Non sarebbe un caso isolato: nell'ultimo anno sono spuntati come funghi progetti musicali ambigui, alcuni dichiaratamente IA altri fortemente indiziati. Al di là degli esperimenti, a preoccupare è il successo di queste canzoni artificiali. Per esempio Walk My Walk dei Breaking Rust (gruppo IA), ha raggiunto il primo posto nella classifica Country Digital Song Sales di Billboard negli Stati Uniti. Sienna Rose invece è entrata nella Viral Top 50 di Spotify.

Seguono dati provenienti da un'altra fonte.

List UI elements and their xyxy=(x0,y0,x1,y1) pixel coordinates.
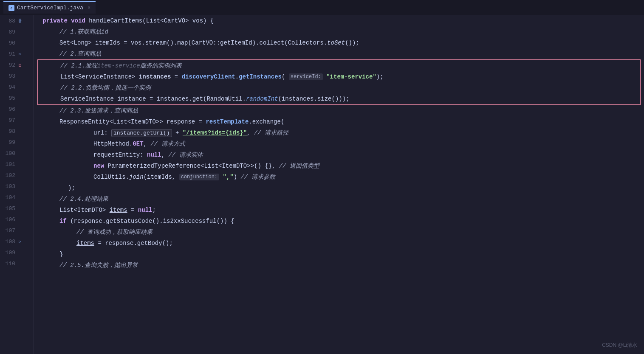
code-line-95: ServiceInstance instance = instances.get… xyxy=(38,93,640,104)
code-line-92: // 2.1.发现item-service服务的实例列表 xyxy=(38,60,640,71)
code-line-93: List<ServiceInstance> instances = discov… xyxy=(38,71,640,82)
bookmark-92: ⊟ xyxy=(17,62,23,68)
editor-container: c CartServiceImpl.java × 88 @ 89 90 91 ▷ xyxy=(0,0,644,354)
code-line-96: // 2.3.发送请求，查询商品 xyxy=(34,105,644,116)
code-area: 88 @ 89 90 91 ▷ 92 ⊟ 93 xyxy=(0,15,644,354)
watermark: CSDN @Li清水 xyxy=(602,342,637,349)
tab-file-icon: c xyxy=(8,5,14,11)
code-line-102: CollUtils.join(itemIds, conjunction: ","… xyxy=(34,171,644,183)
line-gutter: 88 @ 89 90 91 ▷ 92 ⊟ 93 xyxy=(0,15,34,354)
code-line-88: private void handleCartItems(List<CartVO… xyxy=(34,15,644,26)
code-line-101: new ParameterizedTypeReference<List<Item… xyxy=(34,160,644,171)
code-lines: private void handleCartItems(List<CartVO… xyxy=(34,15,644,271)
code-line-99: HttpMethod.GET, // 请求方式 xyxy=(34,138,644,149)
code-line-103: ); xyxy=(34,183,644,194)
tab-label: CartServiceImpl.java xyxy=(17,5,83,11)
at-marker-88: @ xyxy=(17,18,23,24)
code-line-105: List<ItemDTO> items = null; xyxy=(34,205,644,216)
code-line-104: // 2.4.处理结果 xyxy=(34,194,644,205)
code-line-98: url: instance.getUri() + "/items?ids={id… xyxy=(34,127,644,138)
code-line-91: // 2.查询商品 xyxy=(34,48,644,59)
tab-close-button[interactable]: × xyxy=(88,5,90,11)
code-line-90: Set<Long> itemIds = vos.stream().map(Car… xyxy=(34,37,644,48)
code-content: private void handleCartItems(List<CartVO… xyxy=(34,15,644,354)
code-line-107: // 查询成功，获取响应结果 xyxy=(34,227,644,238)
code-line-109: } xyxy=(34,249,644,260)
code-line-97: ResponseEntity<List<ItemDTO>> response =… xyxy=(34,116,644,127)
arrow-108: ▷ xyxy=(17,239,23,244)
code-line-106: if (response.getStatusCode().is2xxSucces… xyxy=(34,216,644,227)
arrow-91: ▷ xyxy=(17,51,23,57)
line-88: 88 @ xyxy=(0,15,34,26)
code-line-110: // 2.5.查询失败，抛出异常 xyxy=(34,260,644,271)
code-line-108: items = response.getBody(); xyxy=(34,238,644,249)
code-line-89: // 1.获取商品id xyxy=(34,26,644,37)
code-line-94: // 2.2.负载均衡，挑选一个实例 xyxy=(38,82,640,93)
code-line-100: requestEntity: null, // 请求实体 xyxy=(34,149,644,160)
tab-cartserviceimpl[interactable]: c CartServiceImpl.java × xyxy=(3,1,96,14)
tab-bar: c CartServiceImpl.java × xyxy=(0,0,644,15)
highlighted-block: // 2.1.发现item-service服务的实例列表 List<Servic… xyxy=(37,59,641,105)
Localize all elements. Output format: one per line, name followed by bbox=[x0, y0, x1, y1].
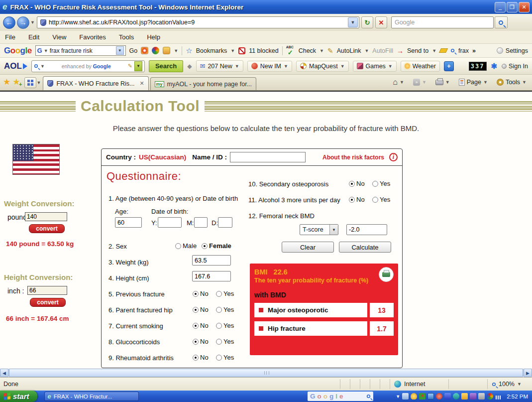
check-button[interactable]: Check bbox=[299, 47, 316, 54]
aol-search-options[interactable]: ▼ bbox=[134, 61, 142, 71]
add-favorite-icon[interactable]: ★ bbox=[12, 77, 20, 87]
feeds-button[interactable]: »▼ bbox=[410, 77, 430, 87]
quick-tabs-button[interactable] bbox=[24, 77, 36, 88]
weight-convert-button[interactable]: convert bbox=[29, 224, 65, 233]
menu-help[interactable]: Help bbox=[147, 33, 160, 41]
q9-no-option[interactable]: No bbox=[193, 354, 209, 361]
print-button[interactable]: ▼ bbox=[432, 78, 453, 87]
google-search-value[interactable]: frax fracture risk bbox=[50, 47, 114, 54]
url-text[interactable]: http://www.shef.ac.uk/FRAX/tool.jsp?loca… bbox=[49, 19, 345, 26]
q11-no-option[interactable]: No bbox=[349, 196, 365, 203]
settings-button[interactable]: Settings bbox=[506, 47, 528, 54]
q10-yes-option[interactable]: Yes bbox=[372, 180, 390, 187]
blocked-count[interactable]: 11 blocked bbox=[249, 47, 279, 54]
about-risk-factors-link[interactable]: About the risk factors bbox=[322, 154, 384, 161]
search-placeholder[interactable]: Google bbox=[395, 19, 490, 26]
zoom-control[interactable]: 100% ▼ bbox=[487, 379, 532, 389]
g-dropdown-icon[interactable]: ▼ bbox=[44, 48, 48, 53]
mapquest-button[interactable]: MapQuest ▼ bbox=[296, 61, 349, 72]
aol-search-button[interactable]: Search bbox=[149, 60, 183, 72]
tray-icon-alert[interactable] bbox=[436, 393, 442, 400]
q7-no-option[interactable]: No bbox=[193, 322, 209, 329]
horizontal-scrollbar[interactable]: ◀ ▶ bbox=[0, 369, 532, 377]
aol-settings-gear-icon[interactable]: ✱ bbox=[491, 62, 498, 71]
tab-close-icon[interactable]: ✕ bbox=[139, 80, 144, 87]
weight-input[interactable] bbox=[192, 255, 231, 266]
dart-icon[interactable] bbox=[141, 47, 148, 54]
q8-no-option[interactable]: No bbox=[193, 338, 209, 345]
taskbar-frax-task[interactable]: e FRAX - WHO Fractur... bbox=[44, 392, 139, 401]
female-radio[interactable] bbox=[202, 243, 208, 249]
name-id-input[interactable] bbox=[230, 152, 306, 162]
scroll-left-arrow[interactable]: ◀ bbox=[0, 369, 8, 377]
sendto-button[interactable]: Send to bbox=[407, 47, 428, 54]
bmd-type-select[interactable]: T-score ▼ bbox=[300, 224, 338, 235]
tray-icon-security[interactable] bbox=[411, 393, 417, 400]
tray-icon-display[interactable] bbox=[427, 393, 434, 400]
refresh-button[interactable]: ↻ bbox=[361, 16, 373, 28]
q7-yes-option[interactable]: Yes bbox=[216, 322, 234, 329]
favorites-center-icon[interactable]: ★ bbox=[3, 77, 10, 87]
tscore-input[interactable] bbox=[346, 224, 387, 235]
go-button[interactable]: Go bbox=[129, 47, 138, 54]
close-button[interactable]: ✕ bbox=[519, 2, 530, 12]
info-icon[interactable]: i bbox=[389, 153, 398, 161]
q6-no-option[interactable]: No bbox=[193, 306, 209, 313]
tray-icon-window[interactable] bbox=[402, 393, 409, 400]
weather-button[interactable]: Weather bbox=[401, 61, 440, 72]
tray-hide-icon[interactable]: ▼ bbox=[396, 394, 400, 399]
pound-input[interactable] bbox=[25, 212, 67, 221]
aol-search-dropdown[interactable]: ▼ bbox=[40, 64, 45, 69]
tools-menu-button[interactable]: Tools▼ bbox=[493, 77, 530, 87]
back-button[interactable]: ← bbox=[3, 16, 15, 29]
tray-icon-device[interactable] bbox=[470, 393, 476, 400]
deskbar-search-icon[interactable] bbox=[367, 395, 370, 398]
history-dropdown-icon[interactable]: ▼ bbox=[30, 20, 35, 25]
add-toolbar-button[interactable]: + bbox=[444, 61, 454, 71]
q9-yes-option[interactable]: Yes bbox=[216, 354, 234, 361]
q10-no-option[interactable]: No bbox=[349, 180, 365, 187]
tray-icon-wifi[interactable] bbox=[495, 393, 502, 400]
menu-edit[interactable]: Edit bbox=[28, 33, 39, 41]
word-find-frax[interactable]: frax bbox=[458, 47, 469, 54]
home-button[interactable]: ⌂▼ bbox=[389, 76, 408, 88]
height-convert-button[interactable]: convert bbox=[30, 298, 66, 307]
search-history-dropdown[interactable]: ▼ bbox=[116, 46, 124, 55]
mail-button[interactable]: ✉ 207 New ▼ bbox=[196, 60, 243, 72]
autolink-button[interactable]: AutoLink bbox=[337, 47, 361, 54]
aol-pencil-icon[interactable]: ✎ bbox=[128, 63, 132, 69]
mapquest-dropdown-icon[interactable]: ▼ bbox=[340, 64, 345, 69]
print-results-button[interactable] bbox=[379, 267, 394, 282]
address-dropdown-button[interactable]: ▼ bbox=[348, 17, 358, 27]
autolink-dropdown-icon[interactable]: ▼ bbox=[364, 48, 369, 53]
calculate-button[interactable]: Calculate bbox=[339, 242, 391, 253]
tray-icon-google[interactable] bbox=[487, 393, 493, 400]
google-search-input[interactable]: G ▼ frax fracture risk ▼ bbox=[35, 45, 126, 56]
forward-button[interactable]: → bbox=[17, 16, 29, 29]
tray-icon-network[interactable] bbox=[444, 393, 451, 400]
search-go-button[interactable] bbox=[495, 16, 508, 28]
male-radio[interactable] bbox=[175, 243, 181, 249]
tray-icon-updates[interactable] bbox=[419, 393, 426, 400]
tray-icon-volume[interactable] bbox=[478, 393, 485, 400]
search-box[interactable]: Google bbox=[391, 16, 494, 28]
tab-myaol[interactable]: my myAOL - your home page for... bbox=[150, 77, 256, 90]
inch-input[interactable] bbox=[27, 286, 67, 295]
sex-female-option[interactable]: Female bbox=[202, 242, 231, 250]
start-button[interactable]: start bbox=[0, 391, 37, 402]
toolbar-grip-icon[interactable]: ◆ bbox=[187, 63, 192, 70]
scroll-right-arrow[interactable]: ▶ bbox=[524, 369, 532, 377]
sex-male-option[interactable]: Male bbox=[175, 242, 197, 250]
clear-button[interactable]: Clear bbox=[282, 242, 334, 253]
bookmarks-dropdown-icon[interactable]: ▼ bbox=[230, 48, 235, 53]
aol-search-input[interactable]: ▼ enhanced by Google ✎ ▼ bbox=[31, 60, 145, 72]
stop-button[interactable]: ✕ bbox=[375, 16, 387, 28]
height-input[interactable] bbox=[192, 271, 231, 281]
google-deskbar[interactable]: Google bbox=[308, 392, 373, 401]
sign-in-button[interactable]: Sign In bbox=[502, 63, 528, 70]
scrollbar-thumb[interactable] bbox=[9, 369, 523, 377]
q6-yes-option[interactable]: Yes bbox=[216, 306, 234, 313]
tab-list-dropdown[interactable]: ▼ bbox=[37, 80, 41, 85]
menu-view[interactable]: View bbox=[52, 33, 66, 41]
tray-icon-sync[interactable] bbox=[453, 393, 459, 400]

Questo fenomeno comincia a preoccuparmi. L'impressione è di essere in un circuito chiuso dove un algoritmo produce musica che soddisfa un altro algoritmo. Non si studia più cosa ascoltiamo, ma si produce direttamente ciò che, secondo i modelli, dovremmo ascoltare.
Il trionfo della compatibilità
Il profilo Spotify di Sienna Rose ha tutti gli elementi per suggerire che l'artista non sia umana. Nessuna intervista, nessuna presenza social verificabile, una biografia volutamente vaga che parla di “anonimato” come scelta estetica. Nonostante la facciata scarna l’artista ha raccolto milioni di ascoltatori mensili ed è entrata in playlist mainstream. Questo non è un paradosso, ma una conseguenza diretta del funzionamento delle piattaforme di streaming. Gli algoritmi non premiano le storie personali, ma la compatibilità sonora: timbro, ritmo, mood, durata ideale del brano. In questo ecosistema, un progetto musicale senza volto può funzionare perfettamente, purché risponda ai parametri giusti.
La musica di Sienna Rose è sfacciatamente ispirata a sonorità conosciute: soul morbido, pianoforti minimali, vocalità intime che ricordano Alicia Keys o Olivia Dean. Nulla di rivoluzionario, tutto estremamente familiare. Ed è proprio questo il punto.
L’intelligenza artificiale applicata alla musica non punta a creare qualcosa di nuovo, bensì a ridurre il rischio. Analizzando milioni di brani, i modelli generativi imparano quali combinazioni funzionano meglio per trattenere l’ascoltatore, evitando deviazioni stilistiche o imperfezioni emotive. Il risultato è una musica “statisticamente piacevole”, difficile da odiare, ma altrettanto difficile da ricordare.
Ascoltare attraverso la macchina
Spotify e Deezer hanno ammesso pubblicamente che i contenuti generati da IA sono ammessi, purché etichettati in modo corretto. Tuttavia il sistema di raccomandazione non distingue tra musica umana e artificiale se entrambe performano bene in termini di engagement. Il rischio è che il processo di scoperta artistica venga progressivamente svuotato. Non più uno spazio di esplorazione culturale, ma un circuito chiuso in cui il suono perfetto viene replicato e distribuito all’infinito.
Anche perché noi non ascoltiamo più da soli, ascoltiamo insieme a sistemi che osservano, confrontano, suggeriscono. L’intelligenza artificiale non è solo uno strumento di produzione, ma un intermediario che ci insegna i nostri stessi gusti. Sienna Rose è una diretta conseguenza di tutto questo. Una risposta a modelli statistici che sanno cosa tende a piacerci, quando e per quanto tempo. La musica non nasce più da un’urgenza, ma da una probabilità. Non cerca di dire qualcosa; cerca di non disturbare. E a me, questo, disturba tantissimo.